UNIVERSITY PARK, Pa. — A test to determine whether bitter pit — a disorder that blindsides apple growers by showing up weeks or months after picking — will develop in stored Honeycrisp apples was developed by a team of Penn State researchers, promising to potentially save millions of dollars annually in wasted fruit.
While Honeycrisp is not yet the most popular apple in the U. S., trailing Gala and Fuji in sales, more Honeycrisp trees have been planted in recent years than other varieties, according to researcher Rich Marini, professor of horticulture, College of Agricultural Sciences. That is because consumers prefer Honeycrisps and they typically wholesale for 30 to 40 cents more a pound than other varieties, he said.
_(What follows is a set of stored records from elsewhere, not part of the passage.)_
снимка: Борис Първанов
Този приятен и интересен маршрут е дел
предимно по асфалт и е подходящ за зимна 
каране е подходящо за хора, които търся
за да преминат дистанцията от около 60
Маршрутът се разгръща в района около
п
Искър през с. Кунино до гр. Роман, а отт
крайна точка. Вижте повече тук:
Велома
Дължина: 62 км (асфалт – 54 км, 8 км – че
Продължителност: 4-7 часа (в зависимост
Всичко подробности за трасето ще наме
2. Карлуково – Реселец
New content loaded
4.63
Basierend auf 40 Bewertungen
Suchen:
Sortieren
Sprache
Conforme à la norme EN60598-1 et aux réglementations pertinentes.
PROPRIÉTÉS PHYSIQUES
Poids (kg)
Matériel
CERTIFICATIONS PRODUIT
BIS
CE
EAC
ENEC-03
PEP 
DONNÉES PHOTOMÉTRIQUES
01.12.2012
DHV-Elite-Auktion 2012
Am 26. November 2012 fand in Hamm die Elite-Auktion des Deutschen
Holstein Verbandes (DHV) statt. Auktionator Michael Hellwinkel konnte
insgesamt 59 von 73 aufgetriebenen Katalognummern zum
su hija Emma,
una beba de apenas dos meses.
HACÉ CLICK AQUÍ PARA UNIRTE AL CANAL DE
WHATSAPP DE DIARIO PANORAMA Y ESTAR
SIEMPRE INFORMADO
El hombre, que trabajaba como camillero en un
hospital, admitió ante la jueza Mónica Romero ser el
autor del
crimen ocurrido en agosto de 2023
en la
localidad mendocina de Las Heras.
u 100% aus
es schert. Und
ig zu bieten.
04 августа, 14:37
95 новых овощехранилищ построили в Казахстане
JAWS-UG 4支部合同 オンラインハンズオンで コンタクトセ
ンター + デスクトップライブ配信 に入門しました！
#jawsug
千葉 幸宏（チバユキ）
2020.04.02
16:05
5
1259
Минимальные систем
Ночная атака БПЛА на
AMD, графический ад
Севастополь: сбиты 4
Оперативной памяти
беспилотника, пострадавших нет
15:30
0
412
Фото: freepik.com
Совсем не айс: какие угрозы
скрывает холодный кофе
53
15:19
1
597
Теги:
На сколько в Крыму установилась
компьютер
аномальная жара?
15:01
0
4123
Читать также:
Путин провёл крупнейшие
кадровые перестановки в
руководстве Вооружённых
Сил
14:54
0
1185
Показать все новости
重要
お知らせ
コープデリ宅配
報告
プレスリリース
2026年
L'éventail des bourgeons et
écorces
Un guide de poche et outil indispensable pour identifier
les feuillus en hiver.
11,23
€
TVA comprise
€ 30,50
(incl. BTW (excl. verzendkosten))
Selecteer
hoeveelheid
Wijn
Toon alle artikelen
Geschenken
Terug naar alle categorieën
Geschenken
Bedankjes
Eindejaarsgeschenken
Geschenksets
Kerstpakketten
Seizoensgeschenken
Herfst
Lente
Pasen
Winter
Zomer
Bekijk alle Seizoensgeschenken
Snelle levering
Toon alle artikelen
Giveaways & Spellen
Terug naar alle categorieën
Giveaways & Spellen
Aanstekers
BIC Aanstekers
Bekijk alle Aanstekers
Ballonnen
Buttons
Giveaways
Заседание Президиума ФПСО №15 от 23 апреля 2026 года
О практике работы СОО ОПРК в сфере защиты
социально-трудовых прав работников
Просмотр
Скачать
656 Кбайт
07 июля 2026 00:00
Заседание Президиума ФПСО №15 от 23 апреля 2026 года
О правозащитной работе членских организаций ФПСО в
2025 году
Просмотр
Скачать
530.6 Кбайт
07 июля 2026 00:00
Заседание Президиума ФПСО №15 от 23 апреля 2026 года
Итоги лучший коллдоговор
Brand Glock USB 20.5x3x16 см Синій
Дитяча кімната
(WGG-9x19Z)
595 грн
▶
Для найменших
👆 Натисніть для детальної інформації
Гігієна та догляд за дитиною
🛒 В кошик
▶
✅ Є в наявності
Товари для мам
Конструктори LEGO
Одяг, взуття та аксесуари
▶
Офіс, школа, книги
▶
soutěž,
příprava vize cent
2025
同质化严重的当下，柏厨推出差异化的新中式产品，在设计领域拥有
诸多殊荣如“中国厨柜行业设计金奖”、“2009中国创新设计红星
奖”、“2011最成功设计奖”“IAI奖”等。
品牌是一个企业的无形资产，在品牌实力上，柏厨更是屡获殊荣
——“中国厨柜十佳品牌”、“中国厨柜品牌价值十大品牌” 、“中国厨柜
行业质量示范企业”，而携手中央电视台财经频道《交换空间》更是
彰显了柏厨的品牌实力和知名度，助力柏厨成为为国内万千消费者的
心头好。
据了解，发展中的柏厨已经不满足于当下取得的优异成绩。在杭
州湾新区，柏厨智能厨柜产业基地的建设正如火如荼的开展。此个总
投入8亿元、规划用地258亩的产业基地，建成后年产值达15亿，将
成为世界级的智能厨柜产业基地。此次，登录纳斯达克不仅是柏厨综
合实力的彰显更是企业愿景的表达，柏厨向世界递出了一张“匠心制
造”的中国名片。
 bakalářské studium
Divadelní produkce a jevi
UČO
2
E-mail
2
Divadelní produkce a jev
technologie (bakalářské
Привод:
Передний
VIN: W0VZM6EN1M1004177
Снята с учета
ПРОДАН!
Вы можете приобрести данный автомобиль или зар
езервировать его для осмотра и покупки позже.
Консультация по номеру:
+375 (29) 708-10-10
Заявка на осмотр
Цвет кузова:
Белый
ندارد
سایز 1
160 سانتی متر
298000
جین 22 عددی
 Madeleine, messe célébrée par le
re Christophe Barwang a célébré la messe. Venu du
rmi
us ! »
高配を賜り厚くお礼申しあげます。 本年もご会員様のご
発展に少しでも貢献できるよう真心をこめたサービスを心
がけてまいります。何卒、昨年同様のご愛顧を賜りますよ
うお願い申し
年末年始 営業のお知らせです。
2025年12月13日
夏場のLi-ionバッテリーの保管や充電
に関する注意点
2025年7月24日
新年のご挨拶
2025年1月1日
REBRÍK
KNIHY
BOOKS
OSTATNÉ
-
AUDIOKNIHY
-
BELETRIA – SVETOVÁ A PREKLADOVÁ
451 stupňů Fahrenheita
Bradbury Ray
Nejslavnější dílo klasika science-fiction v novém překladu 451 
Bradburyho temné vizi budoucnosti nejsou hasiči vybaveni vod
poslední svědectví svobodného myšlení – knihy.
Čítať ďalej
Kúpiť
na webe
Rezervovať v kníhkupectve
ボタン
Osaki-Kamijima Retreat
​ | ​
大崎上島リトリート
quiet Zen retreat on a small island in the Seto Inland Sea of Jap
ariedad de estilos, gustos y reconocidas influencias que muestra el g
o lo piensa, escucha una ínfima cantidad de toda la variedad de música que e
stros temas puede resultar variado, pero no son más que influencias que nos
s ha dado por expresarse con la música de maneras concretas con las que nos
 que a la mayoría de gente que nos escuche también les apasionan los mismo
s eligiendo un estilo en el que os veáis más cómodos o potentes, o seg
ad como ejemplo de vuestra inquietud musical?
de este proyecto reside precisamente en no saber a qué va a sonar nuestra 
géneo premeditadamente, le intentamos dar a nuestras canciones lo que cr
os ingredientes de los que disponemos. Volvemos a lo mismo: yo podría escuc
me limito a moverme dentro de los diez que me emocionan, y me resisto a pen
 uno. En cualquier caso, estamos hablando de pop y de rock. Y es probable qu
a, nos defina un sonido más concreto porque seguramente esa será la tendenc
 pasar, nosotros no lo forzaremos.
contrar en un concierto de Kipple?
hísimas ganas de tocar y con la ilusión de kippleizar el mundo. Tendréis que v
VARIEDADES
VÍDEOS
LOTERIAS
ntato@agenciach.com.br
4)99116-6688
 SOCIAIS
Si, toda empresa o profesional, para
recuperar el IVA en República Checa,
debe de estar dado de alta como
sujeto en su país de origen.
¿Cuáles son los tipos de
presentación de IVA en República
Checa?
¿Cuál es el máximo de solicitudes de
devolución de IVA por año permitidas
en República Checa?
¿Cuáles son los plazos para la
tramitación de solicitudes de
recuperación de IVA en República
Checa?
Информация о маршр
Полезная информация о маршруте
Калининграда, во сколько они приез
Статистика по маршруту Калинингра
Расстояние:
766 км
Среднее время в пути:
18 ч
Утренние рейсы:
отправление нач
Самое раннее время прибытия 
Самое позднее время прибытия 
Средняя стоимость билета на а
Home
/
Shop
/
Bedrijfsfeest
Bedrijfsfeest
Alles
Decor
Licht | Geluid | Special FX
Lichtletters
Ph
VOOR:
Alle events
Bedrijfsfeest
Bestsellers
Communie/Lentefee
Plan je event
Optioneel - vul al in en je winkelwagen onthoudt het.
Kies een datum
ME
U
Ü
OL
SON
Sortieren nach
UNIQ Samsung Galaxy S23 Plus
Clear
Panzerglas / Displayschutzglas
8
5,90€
Developed in the 1960s and introduced to the market in the 1990s by the University of Minnesota, the flesh of Honeycrisp is crunchier than other apples — and the snap from a bite releases a burst of flavor, Marini pointed out. However, that quality comes at a price because the variety is extremely susceptible to bitter pit, which is induced in the fruit by a calcium deficiency.
The "corky" brown spots under the skin caused by the disorder usually do not develop until long after healthy-appearing fruit is put into storage by growers. In most cases, if they had known their apples would develop bitter pit, the growers would sell them immediately, before the disorder showed up.
"The apple looks good," said Marini. "You put it in cold storage for three or four months and take it out and it still looks good. You put it in room temperature for a few days and bitter pit develops. Only then do you see it."
The team conducted the study over three years in six high-density Honeycrisp blocks. They looked in orchards with varying histories of bitter pit incidence in Adams County, Pennsylvania. The researchers determined that the disorder is associated with low calcium levels in fruit peels.